What’s happening instead, according to Weiner, “is that the aluminum we are purchasing is being held up in warehouses controlled and owned by U.S. bank holding companies, who are members of the LME, and set the rules for their own warehouses. These bank holding companies are slowing the load-out of physical aluminum from these warehouses to ensure that they receive increased rent for an extended period of time. Aluminum users like MillerCoors are being forced to wait in some cases over 18 months to take physical delivery due to the LME warehouse practices or pay the high physical premium to get aluminum today. This does not happen with any of the other commodities we purchase. When we buy barley we receive prompt delivery, the same with corn, natural gas and other commodities. It is only with aluminum purchased through the LME that our property is held for an extraordinary period of time, with the penalty of paying additional rent and premiums to the warehouse owners, until we get access to the metal we have purchased.”
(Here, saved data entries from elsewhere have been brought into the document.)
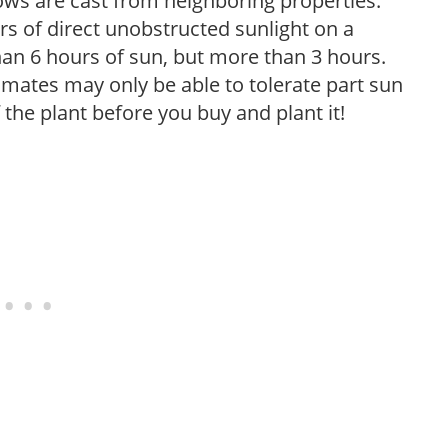
ows are cast from neighboring properties.
s of direct unobstructed sunlight on a
than 6 hours of sun, but more than 3 hours.
limates may only be able to tolerate part sun
 the plant before you buy and plant it!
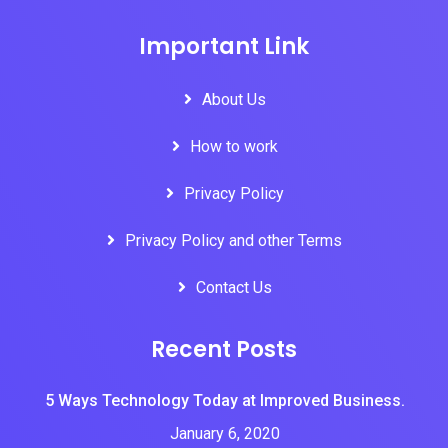
Important Link
About Us
How to work
Privacy Policy
Privacy Policy and other Terms
Contact Us
Recent Posts
5 Ways Technology Today at Improved Business.
January 6, 2020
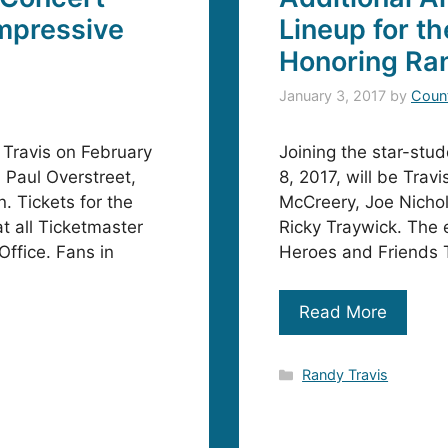
mpressive
Lineup for t
Honoring Ra
January 3, 2017
by
Coun
 Travis on February
Joining the star-stu
 Paul Overstreet,
8, 2017, will be Trav
 Tickets for the
McCreery, Joe Nichol
t all Ticketmaster
Ricky Traywick. The e
ffice. Fans in
Heroes and Friends T
Read More
Categories
Randy Travis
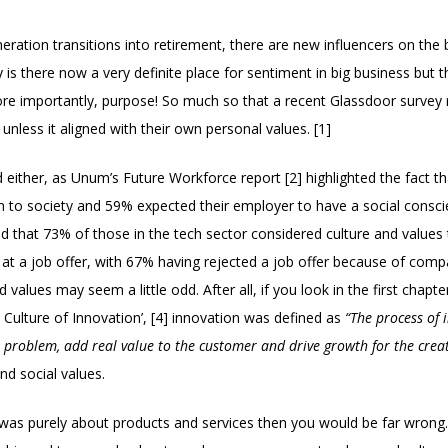
tion transitions into retirement, there are new influencers on the b
is there now a very definite place for sentiment in big business but th
ore importantly, purpose! So much so that a recent Glassdoor survey 
nless it aligned with their own personal values. [1]
d either, as Unum’s Future Workforce report [2] highlighted the fact 
n to society and 59% expected their employer to have a social consci
ed that 73% of those in the tech sector considered culture and values
at a job offer, with 67% having rejected a job offer because of compa
d values may seem a little odd. After all, if you look in the first chap
 Culture of Innovation’, [4] innovation was defined as
“The process of
e problem, add real value to the customer and drive growth for the crea
d social values.
 was purely about products and services then you would be far wrong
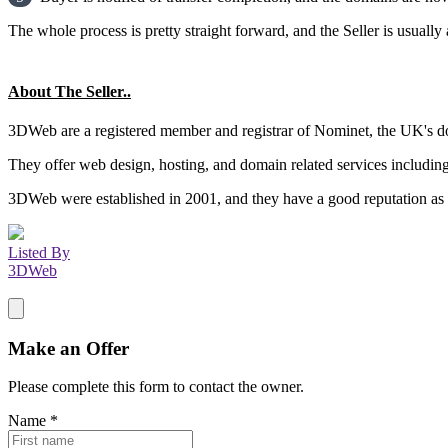
The whole process is pretty straight forward, and the Seller is usually 
About The Seller..
3DWeb are a registered member and registrar of Nominet, the UK's do
They offer web design, hosting, and domain related services includin
3DWeb were established in 2001, and they have a good reputation as a
Listed By
3DWeb
Make an Offer
Please complete this form to contact the
owner
.
Name
*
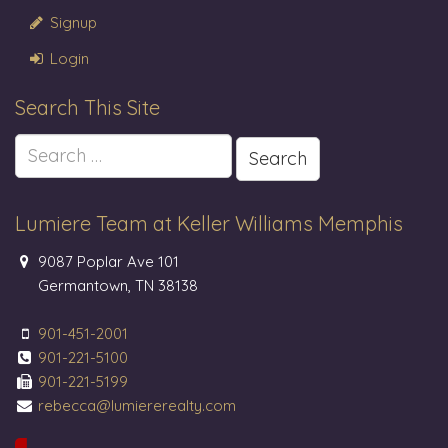
Signup
Login
Search This Site
Search
for:
Lumiere Team at Keller Williams Memphis
9087 Poplar Ave 101
Germantown, TN 38138
901-451-2001
901-221-5100
901-221-5199
rebecca@lumiererealty.com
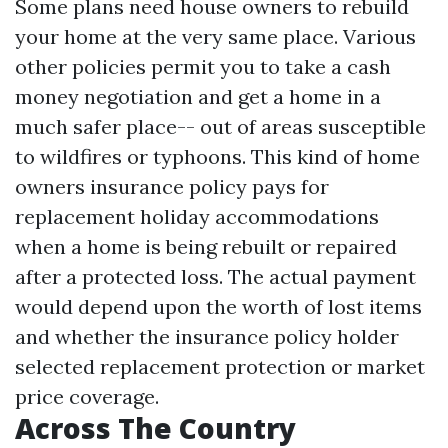
Some plans need house owners to rebuild
your home at the very same place. Various
other policies permit you to take a cash
money negotiation and get a home in a
much safer place-- out of areas susceptible
to wildfires or typhoons. This kind of home
owners insurance policy pays for
replacement holiday accommodations
when a home is being rebuilt or repaired
after a protected loss. The actual payment
would depend upon the worth of lost items
and whether the insurance policy holder
selected replacement protection or market
price coverage.
Across The Country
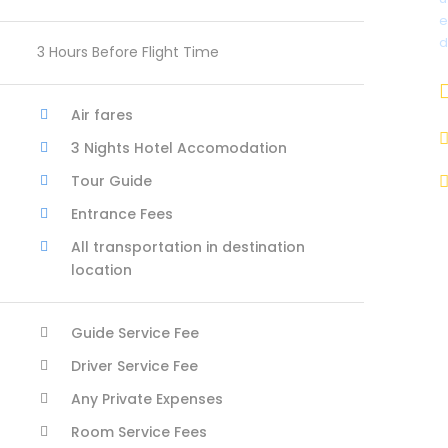
e
d
3 Hours Before Flight Time
Air fares
3 Nights Hotel Accomodation
Tour Guide
Entrance Fees
All transportation in destination
location
Guide Service Fee
Driver Service Fee
Any Private Expenses
Room Service Fees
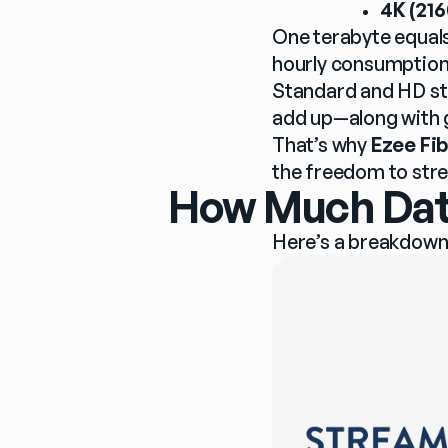
4K (216
One terabyte equals
hourly consumption
Standard and HD str
add up—along with 
That’s why 
Ezee Fib
the freedom to str
How Much Data
Here’s a breakdown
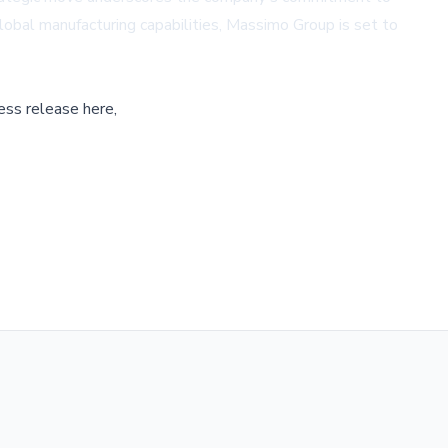
global manufacturing capabilities, Massimo Group is set to
ess release here,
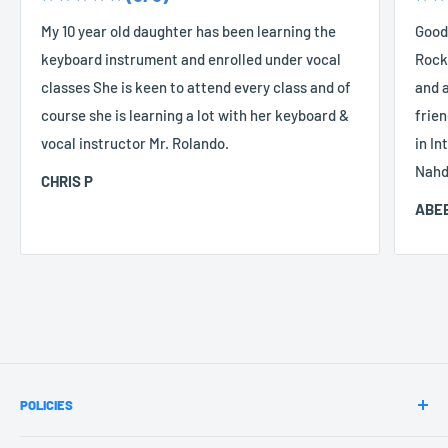
My 10 year old daughter has been learning the
Good
keyboard instrument and enrolled under vocal
Rocke
classes She is keen to attend every class and of
and a
course she is learning a lot with her keyboard &
frien
vocal instructor Mr. Rolando.
in In
Nahd
CHRIS P
ABEE
POLICIES
Terms & Conditions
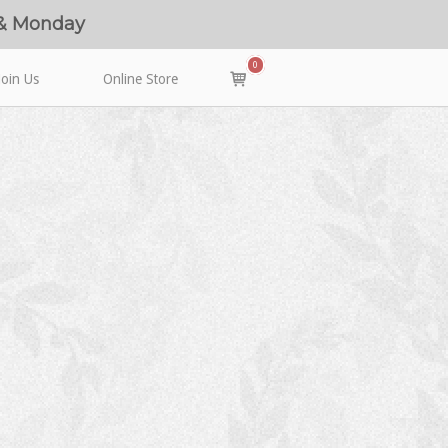
 & Monday
0
View
Join Us
Online Store
shopping
cart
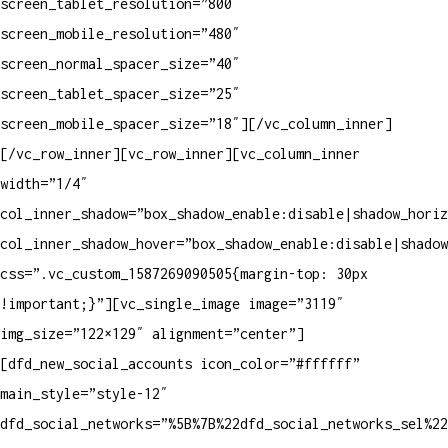
screen_tablet_resolution=”800″
screen_mobile_resolution=”480″
screen_normal_spacer_size=”40″
screen_tablet_spacer_size=”25″
screen_mobile_spacer_size=”18″][/vc_column_inner]
[/vc_row_inner][vc_row_inner][vc_column_inner
width=”1/4″
col_inner_shadow=”box_shadow_enable:disable|shadow_horiz
col_inner_shadow_hover=”box_shadow_enable:disable|shadow
css=”.vc_custom_1587269090505{margin-top: 30px
!important;}”][vc_single_image image=”3119″
img_size=”122×129″ alignment=”center”]
[dfd_new_social_accounts icon_color=”#ffffff”
main_style=”style-12″
dfd_social_networks=”%5B%7B%22dfd_social_networks_sel%2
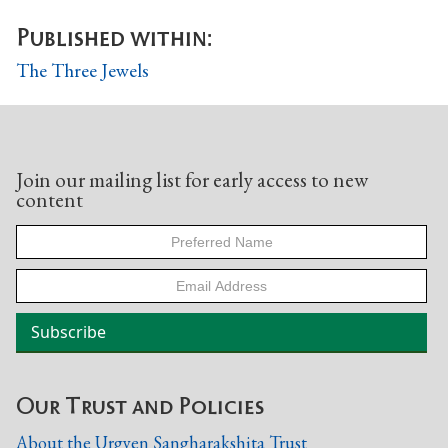
Published within:
The Three Jewels
Join our mailing list for early access to new
content
Our Trust and Policies
About the Urgyen Sangharakshita Trust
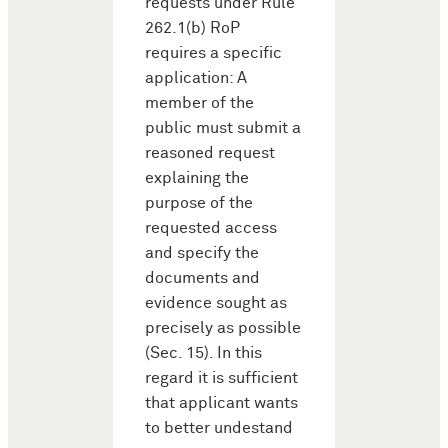
requests under Rule
262.1(b) RoP
requires a specific
application: A
member of the
public must submit a
reasoned request
explaining the
purpose of the
requested access
and specify the
documents and
evidence sought as
precisely as possible
(Sec. 15). In this
regard it is sufficient
that applicant wants
to better undestand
Weiner said that through December 2012, Goldman Sachs was the largest LME principal and through its ownership of Metro International Trade Services owns one of the largest warehouse complexes in the LME system, controlling 29 of the 37 warehouse locations at the LME approved site in Detroit. According to Weiner, “This site houses approximately one quarter of the aluminum stored in LME facilities globally and over 70% of the available aluminum in North America.”

Weiner told the Subcommittee that there is no independent regulator of the LME warehouses or of the Exchange itself – it’s self-regulated by these Wall Street firms and its other principals.

Other witnesses slated to testify at today’s hearing are Vince McGonagle, Director of the Division of Market Oversight at the Commodity Futures Trading Commission and Michael Gibson, Director, Division of Banking Supervision and Regulation at the Board of Governors of the Federal Reserve System.